• Goal of the exercise
Exclude the pictures, then copy word for word the lines running from the beginning of the records through the line with "J�ms�nkoski".

Stored entries
□ □ □ □ □
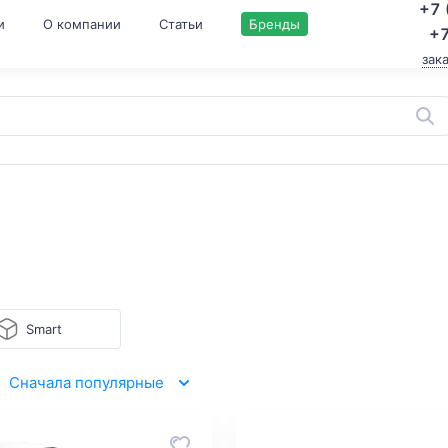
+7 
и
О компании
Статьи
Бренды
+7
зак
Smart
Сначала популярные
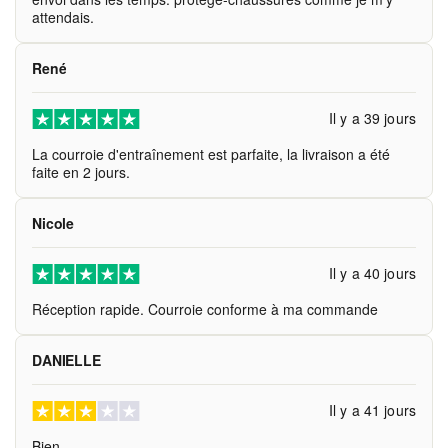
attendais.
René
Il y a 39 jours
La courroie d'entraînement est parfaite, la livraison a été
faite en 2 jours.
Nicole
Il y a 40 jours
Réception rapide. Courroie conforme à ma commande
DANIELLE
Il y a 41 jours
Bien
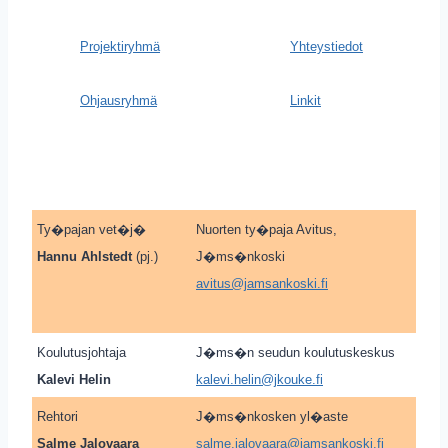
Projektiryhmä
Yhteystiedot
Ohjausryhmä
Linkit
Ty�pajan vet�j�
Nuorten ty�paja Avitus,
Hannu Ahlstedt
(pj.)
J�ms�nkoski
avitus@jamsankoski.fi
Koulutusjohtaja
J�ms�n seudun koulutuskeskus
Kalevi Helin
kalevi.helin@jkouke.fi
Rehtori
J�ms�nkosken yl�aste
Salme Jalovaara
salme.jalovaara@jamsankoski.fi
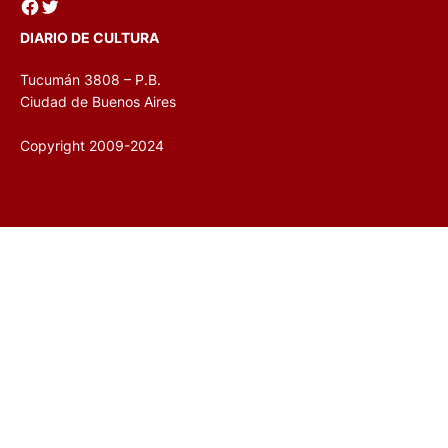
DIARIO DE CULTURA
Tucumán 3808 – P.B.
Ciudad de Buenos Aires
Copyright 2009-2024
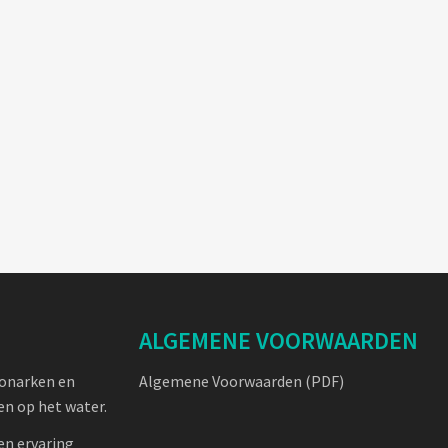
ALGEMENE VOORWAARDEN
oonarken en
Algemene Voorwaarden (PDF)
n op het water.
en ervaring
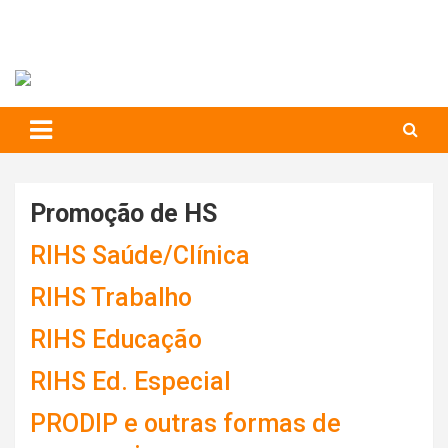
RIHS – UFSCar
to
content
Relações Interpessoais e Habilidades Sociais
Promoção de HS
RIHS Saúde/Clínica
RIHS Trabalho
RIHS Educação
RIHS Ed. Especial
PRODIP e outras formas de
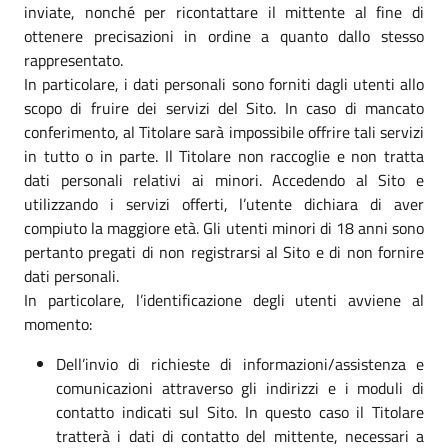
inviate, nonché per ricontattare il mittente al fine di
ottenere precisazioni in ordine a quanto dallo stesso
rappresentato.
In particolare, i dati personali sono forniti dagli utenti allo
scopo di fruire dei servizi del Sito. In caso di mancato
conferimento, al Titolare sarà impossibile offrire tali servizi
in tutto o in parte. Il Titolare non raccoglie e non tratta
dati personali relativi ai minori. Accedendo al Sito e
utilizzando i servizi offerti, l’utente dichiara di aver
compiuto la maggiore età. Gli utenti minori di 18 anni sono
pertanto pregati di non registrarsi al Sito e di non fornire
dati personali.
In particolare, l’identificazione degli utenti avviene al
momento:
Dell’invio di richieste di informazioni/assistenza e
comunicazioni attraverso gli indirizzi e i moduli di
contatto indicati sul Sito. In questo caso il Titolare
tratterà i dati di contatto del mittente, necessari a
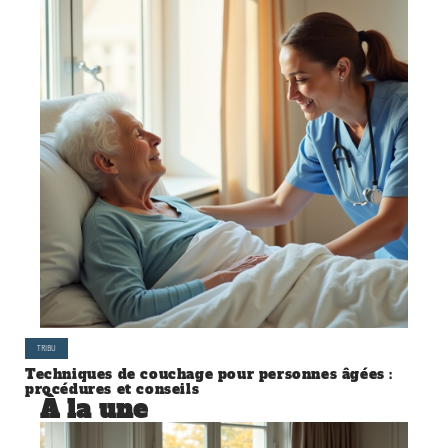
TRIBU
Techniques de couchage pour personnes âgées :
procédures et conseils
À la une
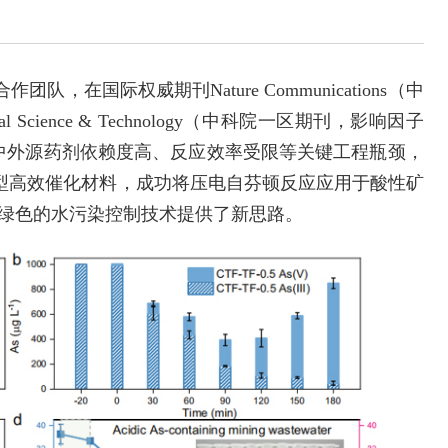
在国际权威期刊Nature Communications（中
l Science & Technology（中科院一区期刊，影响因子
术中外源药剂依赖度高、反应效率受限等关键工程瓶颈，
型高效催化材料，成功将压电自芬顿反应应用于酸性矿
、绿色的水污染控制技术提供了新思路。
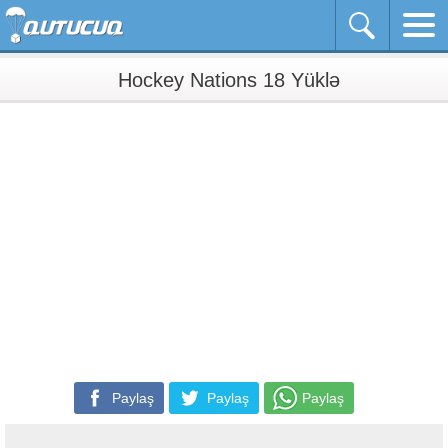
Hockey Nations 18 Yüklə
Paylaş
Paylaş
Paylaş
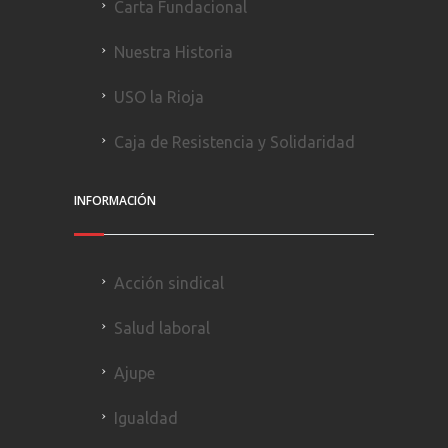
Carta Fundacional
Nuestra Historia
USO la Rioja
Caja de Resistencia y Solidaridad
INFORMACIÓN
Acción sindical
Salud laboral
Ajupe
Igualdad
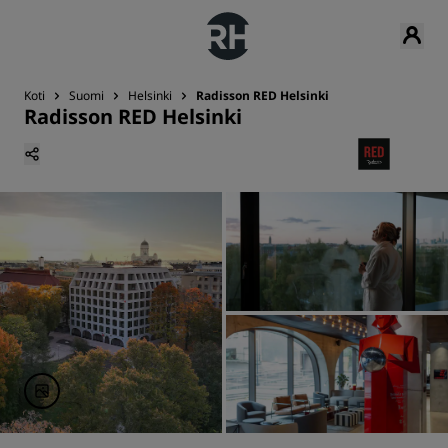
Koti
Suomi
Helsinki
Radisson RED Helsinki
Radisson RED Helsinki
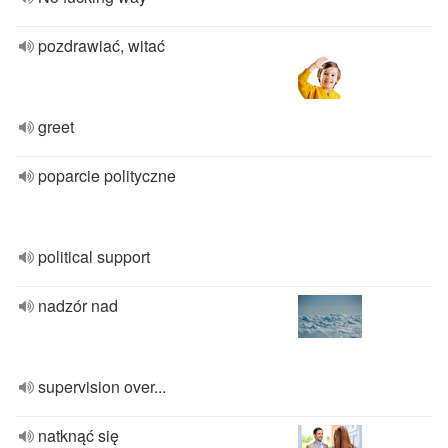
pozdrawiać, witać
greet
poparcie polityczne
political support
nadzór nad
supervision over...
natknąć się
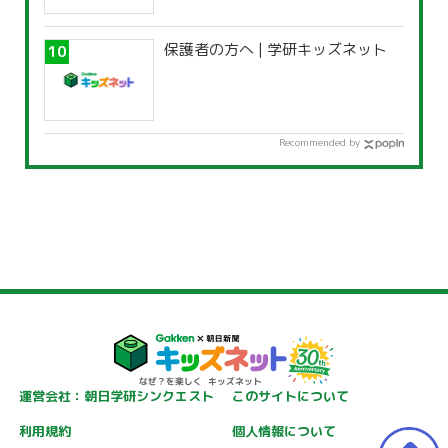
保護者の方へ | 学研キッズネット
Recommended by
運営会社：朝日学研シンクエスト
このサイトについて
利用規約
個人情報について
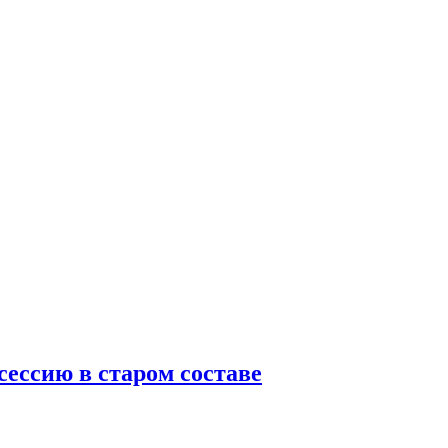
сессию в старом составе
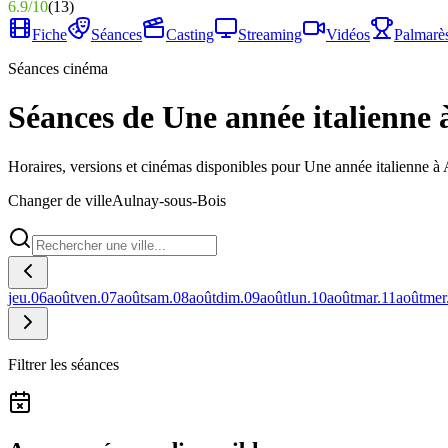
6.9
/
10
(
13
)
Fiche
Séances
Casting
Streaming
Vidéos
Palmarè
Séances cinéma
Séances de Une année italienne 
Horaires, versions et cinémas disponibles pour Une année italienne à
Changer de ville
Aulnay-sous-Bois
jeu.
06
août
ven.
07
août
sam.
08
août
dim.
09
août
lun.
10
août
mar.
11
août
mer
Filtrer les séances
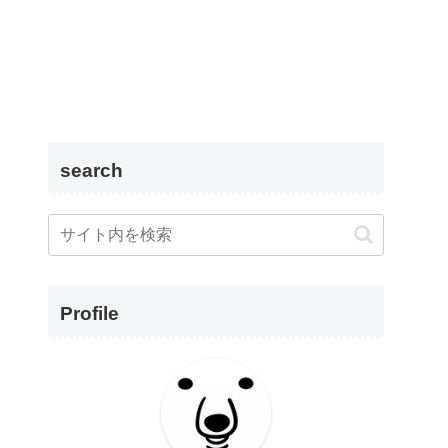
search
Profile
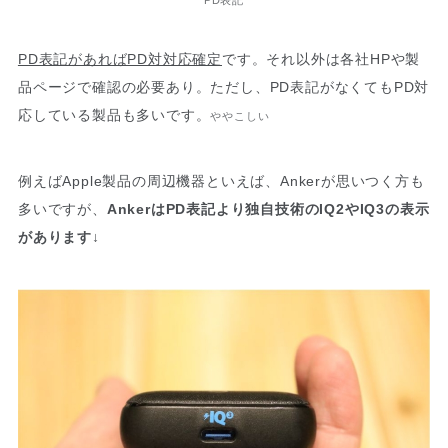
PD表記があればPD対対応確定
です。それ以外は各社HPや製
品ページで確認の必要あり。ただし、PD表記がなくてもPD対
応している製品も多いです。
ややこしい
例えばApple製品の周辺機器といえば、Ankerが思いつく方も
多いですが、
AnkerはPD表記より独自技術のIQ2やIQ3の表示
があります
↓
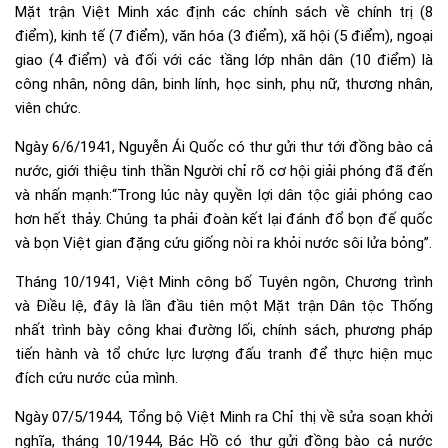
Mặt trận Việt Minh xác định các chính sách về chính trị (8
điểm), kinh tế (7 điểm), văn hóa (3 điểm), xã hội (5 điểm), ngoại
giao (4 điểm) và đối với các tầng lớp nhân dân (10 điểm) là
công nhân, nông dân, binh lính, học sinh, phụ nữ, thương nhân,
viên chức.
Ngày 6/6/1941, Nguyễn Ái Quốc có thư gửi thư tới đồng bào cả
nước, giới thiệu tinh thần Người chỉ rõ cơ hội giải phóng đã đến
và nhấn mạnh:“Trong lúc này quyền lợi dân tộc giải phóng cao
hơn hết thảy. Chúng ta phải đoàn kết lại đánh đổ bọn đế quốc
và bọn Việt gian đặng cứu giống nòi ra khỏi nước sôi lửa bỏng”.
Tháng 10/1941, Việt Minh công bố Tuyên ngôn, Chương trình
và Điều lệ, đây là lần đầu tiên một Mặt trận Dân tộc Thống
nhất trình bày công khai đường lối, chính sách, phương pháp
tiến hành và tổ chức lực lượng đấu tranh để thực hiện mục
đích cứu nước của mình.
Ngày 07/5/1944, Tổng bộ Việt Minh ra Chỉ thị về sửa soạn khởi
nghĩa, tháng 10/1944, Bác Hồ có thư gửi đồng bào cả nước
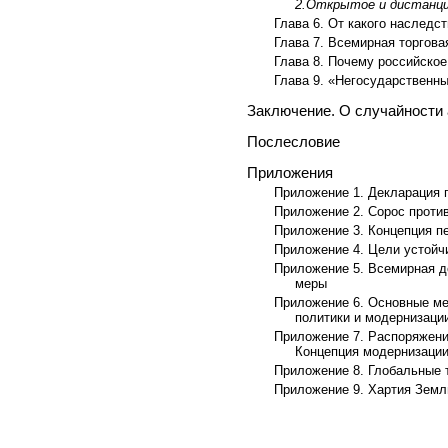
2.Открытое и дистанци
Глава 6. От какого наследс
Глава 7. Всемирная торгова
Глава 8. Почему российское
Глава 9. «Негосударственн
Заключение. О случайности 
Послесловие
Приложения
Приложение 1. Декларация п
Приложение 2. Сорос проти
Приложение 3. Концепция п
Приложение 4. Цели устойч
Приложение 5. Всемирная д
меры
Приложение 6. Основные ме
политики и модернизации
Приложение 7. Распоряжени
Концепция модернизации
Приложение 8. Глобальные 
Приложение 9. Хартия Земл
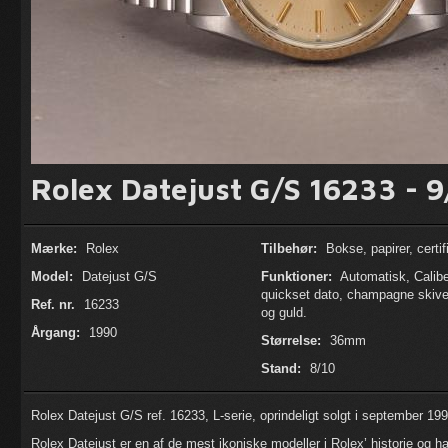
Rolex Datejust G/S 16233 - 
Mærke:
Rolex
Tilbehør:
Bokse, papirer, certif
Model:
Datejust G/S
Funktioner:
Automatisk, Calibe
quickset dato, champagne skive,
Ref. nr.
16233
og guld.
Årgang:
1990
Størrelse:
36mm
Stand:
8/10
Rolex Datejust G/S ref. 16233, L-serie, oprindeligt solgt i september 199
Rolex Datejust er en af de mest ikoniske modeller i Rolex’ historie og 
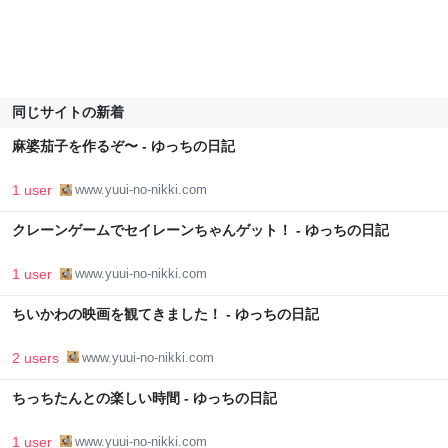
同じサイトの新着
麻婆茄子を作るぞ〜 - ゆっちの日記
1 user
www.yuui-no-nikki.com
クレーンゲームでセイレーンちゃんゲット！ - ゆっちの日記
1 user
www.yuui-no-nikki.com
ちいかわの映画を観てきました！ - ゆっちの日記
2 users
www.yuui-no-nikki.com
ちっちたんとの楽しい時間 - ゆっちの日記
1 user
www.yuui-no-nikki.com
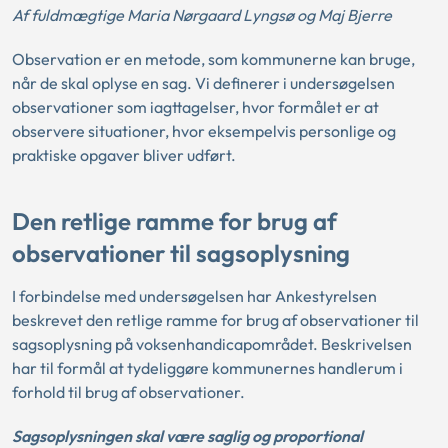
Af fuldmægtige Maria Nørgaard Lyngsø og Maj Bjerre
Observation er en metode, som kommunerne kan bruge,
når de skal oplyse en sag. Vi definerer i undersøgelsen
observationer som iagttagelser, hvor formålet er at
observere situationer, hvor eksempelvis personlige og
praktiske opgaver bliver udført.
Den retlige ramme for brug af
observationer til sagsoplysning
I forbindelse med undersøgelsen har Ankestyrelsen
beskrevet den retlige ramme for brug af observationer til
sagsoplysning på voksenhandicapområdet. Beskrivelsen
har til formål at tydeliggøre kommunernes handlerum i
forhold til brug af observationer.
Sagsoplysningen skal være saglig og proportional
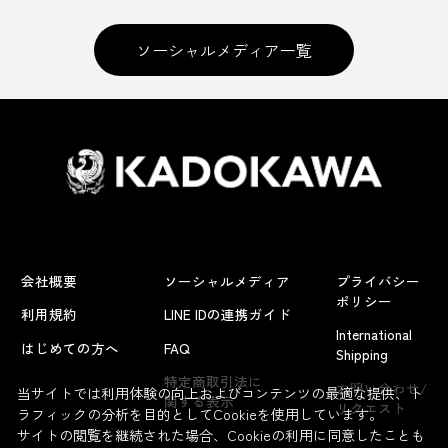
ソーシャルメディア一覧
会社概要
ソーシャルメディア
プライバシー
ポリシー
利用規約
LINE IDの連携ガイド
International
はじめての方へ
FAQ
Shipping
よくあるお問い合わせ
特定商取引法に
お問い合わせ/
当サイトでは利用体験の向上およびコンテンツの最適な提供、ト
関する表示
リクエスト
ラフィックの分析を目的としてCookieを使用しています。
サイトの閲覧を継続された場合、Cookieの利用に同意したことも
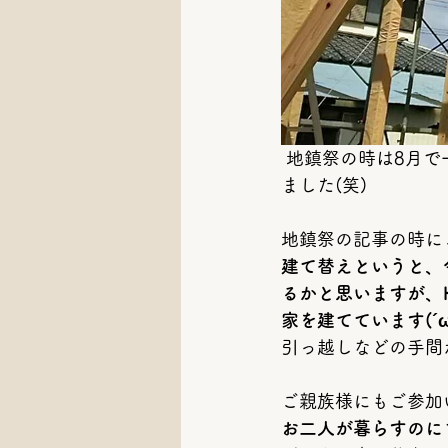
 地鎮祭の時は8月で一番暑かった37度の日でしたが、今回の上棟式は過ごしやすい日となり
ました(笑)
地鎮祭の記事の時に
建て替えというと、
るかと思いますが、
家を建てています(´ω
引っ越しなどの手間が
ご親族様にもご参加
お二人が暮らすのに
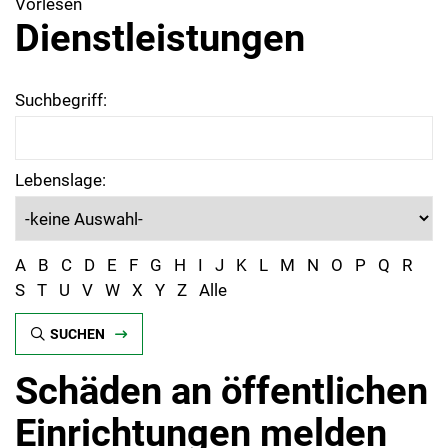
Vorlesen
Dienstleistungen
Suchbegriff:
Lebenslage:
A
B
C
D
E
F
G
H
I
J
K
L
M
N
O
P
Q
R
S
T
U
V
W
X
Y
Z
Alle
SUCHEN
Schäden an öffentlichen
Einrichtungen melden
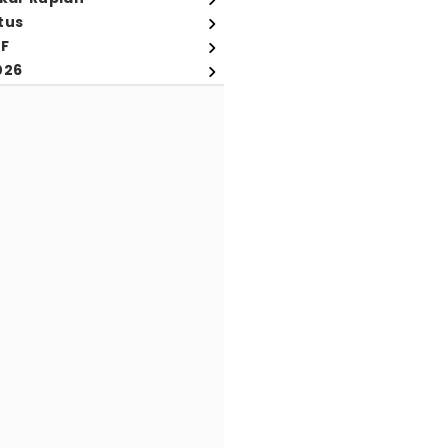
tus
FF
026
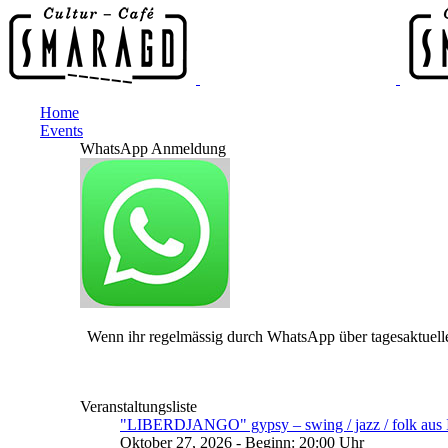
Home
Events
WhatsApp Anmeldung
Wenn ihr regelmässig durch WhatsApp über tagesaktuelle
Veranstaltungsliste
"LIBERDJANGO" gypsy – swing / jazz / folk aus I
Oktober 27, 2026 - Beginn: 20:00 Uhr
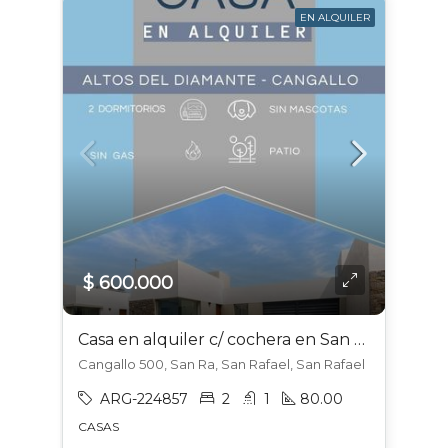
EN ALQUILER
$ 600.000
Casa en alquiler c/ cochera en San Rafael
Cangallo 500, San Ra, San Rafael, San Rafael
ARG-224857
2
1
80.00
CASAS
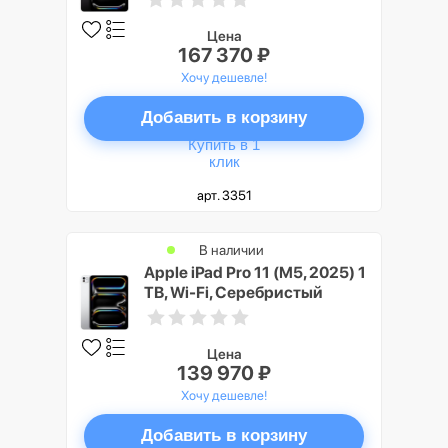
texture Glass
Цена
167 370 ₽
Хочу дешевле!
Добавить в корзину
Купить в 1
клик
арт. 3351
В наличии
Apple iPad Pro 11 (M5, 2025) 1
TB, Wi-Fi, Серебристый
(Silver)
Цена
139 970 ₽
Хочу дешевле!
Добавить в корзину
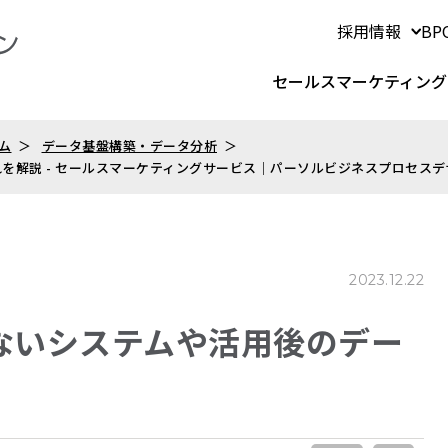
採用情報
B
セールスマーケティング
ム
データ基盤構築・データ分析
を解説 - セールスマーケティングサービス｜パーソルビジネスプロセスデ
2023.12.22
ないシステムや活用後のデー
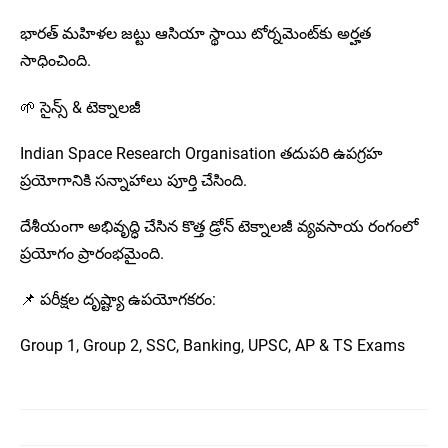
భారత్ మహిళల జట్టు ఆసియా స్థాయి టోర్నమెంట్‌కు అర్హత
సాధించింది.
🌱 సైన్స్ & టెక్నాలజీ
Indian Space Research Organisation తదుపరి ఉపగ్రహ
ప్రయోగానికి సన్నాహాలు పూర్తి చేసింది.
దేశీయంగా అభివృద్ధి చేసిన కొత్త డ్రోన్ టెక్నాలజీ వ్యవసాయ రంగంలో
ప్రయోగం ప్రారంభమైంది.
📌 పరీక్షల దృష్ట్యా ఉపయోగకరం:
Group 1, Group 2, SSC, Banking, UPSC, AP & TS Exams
□ □ □ □ □
• Answer to this exercise
+7 
и
О компании
Статьи
Бренды
+7
зак
Smart
Сначала популярные
attendais.
René
Il y a 39 jours
La courroie d'entraînement est parfaite, la livraison a été
faite en 2 jours.
Nicole
Il y a 40 jours
Réception rapide. Courroie conforme à ma commande
DANIELLE
Il y a 41 jours
Bien
Projektiryhmä
Yhteystiedot
Ohjausryhmä
Linkit
Ty�pajan vet�j�
Nuorten ty�paja Avitus,
Hannu Ahlstedt
(pj.)
J�ms�nkoski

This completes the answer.